→ **WHAT IS REQUIRED**: In the data beneath this task, how many lines contain "TORTOR"? Answer with the number only.

(DATA SHOWN Opens)

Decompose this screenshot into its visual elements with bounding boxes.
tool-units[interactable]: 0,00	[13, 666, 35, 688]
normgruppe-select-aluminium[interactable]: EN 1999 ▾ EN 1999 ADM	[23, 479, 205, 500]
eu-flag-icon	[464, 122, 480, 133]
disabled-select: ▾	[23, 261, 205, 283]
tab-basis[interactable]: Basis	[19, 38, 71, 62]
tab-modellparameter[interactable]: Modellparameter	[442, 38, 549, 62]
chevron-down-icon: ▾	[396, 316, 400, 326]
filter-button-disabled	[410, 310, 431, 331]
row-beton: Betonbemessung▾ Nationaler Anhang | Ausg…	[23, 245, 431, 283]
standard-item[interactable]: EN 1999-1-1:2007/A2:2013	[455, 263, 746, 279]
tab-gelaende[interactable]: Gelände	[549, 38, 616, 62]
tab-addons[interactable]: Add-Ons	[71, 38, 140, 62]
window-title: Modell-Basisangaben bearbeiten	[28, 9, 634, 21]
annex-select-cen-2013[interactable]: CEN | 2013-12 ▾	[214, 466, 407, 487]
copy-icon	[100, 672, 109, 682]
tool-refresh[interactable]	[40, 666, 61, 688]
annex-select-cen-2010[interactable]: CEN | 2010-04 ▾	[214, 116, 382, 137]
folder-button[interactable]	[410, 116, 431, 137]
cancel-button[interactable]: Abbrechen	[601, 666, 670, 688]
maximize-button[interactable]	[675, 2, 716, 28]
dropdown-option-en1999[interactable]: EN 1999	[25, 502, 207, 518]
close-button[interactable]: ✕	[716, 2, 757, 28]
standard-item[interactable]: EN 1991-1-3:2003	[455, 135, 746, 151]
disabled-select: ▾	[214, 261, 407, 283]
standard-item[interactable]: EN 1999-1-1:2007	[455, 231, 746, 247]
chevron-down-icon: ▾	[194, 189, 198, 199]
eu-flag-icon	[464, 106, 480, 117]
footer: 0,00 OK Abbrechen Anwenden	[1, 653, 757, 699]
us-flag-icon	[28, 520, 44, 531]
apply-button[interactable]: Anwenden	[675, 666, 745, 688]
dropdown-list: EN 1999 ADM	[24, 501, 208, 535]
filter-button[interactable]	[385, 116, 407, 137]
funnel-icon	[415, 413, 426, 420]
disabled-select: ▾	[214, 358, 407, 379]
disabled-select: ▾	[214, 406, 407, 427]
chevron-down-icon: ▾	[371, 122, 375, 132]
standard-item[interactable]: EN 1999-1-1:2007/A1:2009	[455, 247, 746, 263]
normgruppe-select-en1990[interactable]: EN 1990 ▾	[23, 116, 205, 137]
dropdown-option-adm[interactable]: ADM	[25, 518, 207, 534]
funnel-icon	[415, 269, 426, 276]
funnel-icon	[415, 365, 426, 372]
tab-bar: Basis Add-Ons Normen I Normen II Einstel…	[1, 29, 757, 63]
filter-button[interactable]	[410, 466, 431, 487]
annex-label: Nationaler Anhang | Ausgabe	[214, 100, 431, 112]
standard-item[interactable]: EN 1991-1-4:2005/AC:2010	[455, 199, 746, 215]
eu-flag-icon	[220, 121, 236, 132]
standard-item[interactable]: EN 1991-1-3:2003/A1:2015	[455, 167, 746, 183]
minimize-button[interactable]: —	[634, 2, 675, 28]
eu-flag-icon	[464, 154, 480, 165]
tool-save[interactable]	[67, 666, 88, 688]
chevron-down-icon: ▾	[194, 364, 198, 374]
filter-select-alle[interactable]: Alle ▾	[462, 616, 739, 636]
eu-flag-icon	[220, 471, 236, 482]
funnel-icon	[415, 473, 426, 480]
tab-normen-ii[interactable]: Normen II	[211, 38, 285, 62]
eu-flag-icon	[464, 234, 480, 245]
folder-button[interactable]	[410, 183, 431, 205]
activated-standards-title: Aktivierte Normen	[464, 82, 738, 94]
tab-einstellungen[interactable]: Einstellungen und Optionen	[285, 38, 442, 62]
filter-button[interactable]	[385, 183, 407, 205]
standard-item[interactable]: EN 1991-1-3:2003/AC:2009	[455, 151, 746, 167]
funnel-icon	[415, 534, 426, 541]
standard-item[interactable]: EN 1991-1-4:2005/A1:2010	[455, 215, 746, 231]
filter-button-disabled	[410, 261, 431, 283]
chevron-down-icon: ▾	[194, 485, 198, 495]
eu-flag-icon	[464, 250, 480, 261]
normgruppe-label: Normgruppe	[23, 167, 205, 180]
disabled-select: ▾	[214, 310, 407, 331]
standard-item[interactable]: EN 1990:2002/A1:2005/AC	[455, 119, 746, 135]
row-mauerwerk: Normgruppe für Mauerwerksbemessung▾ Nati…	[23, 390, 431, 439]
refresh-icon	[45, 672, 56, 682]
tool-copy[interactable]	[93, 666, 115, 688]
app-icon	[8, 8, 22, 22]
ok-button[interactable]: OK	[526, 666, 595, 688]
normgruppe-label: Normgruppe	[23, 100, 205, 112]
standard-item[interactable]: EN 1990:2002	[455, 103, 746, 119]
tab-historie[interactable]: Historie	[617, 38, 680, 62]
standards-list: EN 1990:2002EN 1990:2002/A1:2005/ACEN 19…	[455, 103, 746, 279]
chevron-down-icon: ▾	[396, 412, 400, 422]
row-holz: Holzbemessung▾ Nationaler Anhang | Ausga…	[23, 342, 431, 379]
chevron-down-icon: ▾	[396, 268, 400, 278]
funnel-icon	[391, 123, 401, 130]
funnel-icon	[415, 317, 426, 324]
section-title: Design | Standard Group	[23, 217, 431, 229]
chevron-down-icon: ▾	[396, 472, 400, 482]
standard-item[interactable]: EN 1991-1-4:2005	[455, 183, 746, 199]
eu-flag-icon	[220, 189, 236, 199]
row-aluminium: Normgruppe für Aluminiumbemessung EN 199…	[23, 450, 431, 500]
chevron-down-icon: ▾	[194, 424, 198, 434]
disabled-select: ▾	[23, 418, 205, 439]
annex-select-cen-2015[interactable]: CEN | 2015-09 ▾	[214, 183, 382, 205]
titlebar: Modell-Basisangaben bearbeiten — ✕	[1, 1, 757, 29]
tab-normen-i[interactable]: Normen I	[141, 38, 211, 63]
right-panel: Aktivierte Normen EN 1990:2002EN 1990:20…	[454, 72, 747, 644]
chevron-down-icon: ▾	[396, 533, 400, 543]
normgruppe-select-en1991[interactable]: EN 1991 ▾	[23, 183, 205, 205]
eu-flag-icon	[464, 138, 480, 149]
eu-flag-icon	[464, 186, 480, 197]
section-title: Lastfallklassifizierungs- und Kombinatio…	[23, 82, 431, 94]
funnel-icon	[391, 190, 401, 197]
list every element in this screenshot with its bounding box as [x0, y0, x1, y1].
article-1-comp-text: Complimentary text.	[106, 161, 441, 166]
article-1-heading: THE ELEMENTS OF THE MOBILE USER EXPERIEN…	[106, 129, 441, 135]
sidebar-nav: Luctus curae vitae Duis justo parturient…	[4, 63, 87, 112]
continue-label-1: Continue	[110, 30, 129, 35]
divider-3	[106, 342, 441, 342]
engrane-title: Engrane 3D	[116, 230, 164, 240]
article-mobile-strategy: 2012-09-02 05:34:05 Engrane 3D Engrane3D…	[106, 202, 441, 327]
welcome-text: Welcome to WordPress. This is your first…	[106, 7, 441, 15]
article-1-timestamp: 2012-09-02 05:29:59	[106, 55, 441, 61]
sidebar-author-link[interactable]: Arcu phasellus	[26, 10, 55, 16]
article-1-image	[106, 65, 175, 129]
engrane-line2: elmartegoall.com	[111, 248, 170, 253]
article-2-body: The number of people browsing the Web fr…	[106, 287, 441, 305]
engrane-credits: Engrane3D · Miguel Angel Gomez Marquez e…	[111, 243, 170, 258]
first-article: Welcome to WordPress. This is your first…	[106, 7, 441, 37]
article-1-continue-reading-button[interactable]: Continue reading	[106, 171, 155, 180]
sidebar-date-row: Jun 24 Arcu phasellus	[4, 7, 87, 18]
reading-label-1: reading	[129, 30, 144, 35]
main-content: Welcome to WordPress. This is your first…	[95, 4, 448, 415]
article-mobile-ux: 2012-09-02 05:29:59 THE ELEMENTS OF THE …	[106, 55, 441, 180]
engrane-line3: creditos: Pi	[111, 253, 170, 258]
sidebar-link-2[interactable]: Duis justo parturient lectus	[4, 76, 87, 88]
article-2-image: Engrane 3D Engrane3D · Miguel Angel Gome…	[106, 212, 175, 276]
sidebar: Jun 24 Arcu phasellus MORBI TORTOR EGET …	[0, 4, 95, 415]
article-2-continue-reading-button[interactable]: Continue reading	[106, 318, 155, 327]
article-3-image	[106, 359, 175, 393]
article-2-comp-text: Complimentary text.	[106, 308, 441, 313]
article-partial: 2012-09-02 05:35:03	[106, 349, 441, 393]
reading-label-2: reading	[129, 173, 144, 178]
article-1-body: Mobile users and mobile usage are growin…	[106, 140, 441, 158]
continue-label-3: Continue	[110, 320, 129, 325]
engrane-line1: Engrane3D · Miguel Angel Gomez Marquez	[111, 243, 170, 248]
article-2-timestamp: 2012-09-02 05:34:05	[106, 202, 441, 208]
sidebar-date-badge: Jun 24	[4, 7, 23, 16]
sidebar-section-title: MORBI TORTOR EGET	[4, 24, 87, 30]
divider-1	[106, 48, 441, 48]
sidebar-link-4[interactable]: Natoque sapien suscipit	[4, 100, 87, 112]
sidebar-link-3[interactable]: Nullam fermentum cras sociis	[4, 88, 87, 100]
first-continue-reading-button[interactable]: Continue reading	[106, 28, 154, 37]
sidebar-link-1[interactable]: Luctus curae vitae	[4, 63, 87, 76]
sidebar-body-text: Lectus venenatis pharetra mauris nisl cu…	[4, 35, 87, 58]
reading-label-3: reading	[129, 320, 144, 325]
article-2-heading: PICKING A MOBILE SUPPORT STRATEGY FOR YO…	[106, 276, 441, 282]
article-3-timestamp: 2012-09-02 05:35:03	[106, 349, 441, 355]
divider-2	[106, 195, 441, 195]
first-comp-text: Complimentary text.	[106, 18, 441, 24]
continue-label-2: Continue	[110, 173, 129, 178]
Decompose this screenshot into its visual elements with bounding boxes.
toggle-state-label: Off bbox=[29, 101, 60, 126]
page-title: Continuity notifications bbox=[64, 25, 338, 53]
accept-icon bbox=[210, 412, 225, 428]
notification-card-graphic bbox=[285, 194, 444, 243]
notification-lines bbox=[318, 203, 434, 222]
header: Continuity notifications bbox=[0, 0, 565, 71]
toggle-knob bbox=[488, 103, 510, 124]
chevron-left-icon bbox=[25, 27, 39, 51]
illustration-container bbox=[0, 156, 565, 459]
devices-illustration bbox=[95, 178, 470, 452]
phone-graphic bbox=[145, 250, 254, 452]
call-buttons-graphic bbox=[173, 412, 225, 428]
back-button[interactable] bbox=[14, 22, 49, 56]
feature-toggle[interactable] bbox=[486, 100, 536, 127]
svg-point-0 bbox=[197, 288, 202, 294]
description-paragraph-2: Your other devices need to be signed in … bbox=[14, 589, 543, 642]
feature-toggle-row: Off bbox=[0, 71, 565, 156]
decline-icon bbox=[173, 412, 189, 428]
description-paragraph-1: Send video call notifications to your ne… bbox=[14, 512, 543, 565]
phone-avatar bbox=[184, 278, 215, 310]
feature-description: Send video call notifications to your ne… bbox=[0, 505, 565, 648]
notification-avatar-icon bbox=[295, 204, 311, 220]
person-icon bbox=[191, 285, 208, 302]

(DATA SHOWN Closes)

→ **WRITTEN SOLUTION**: 2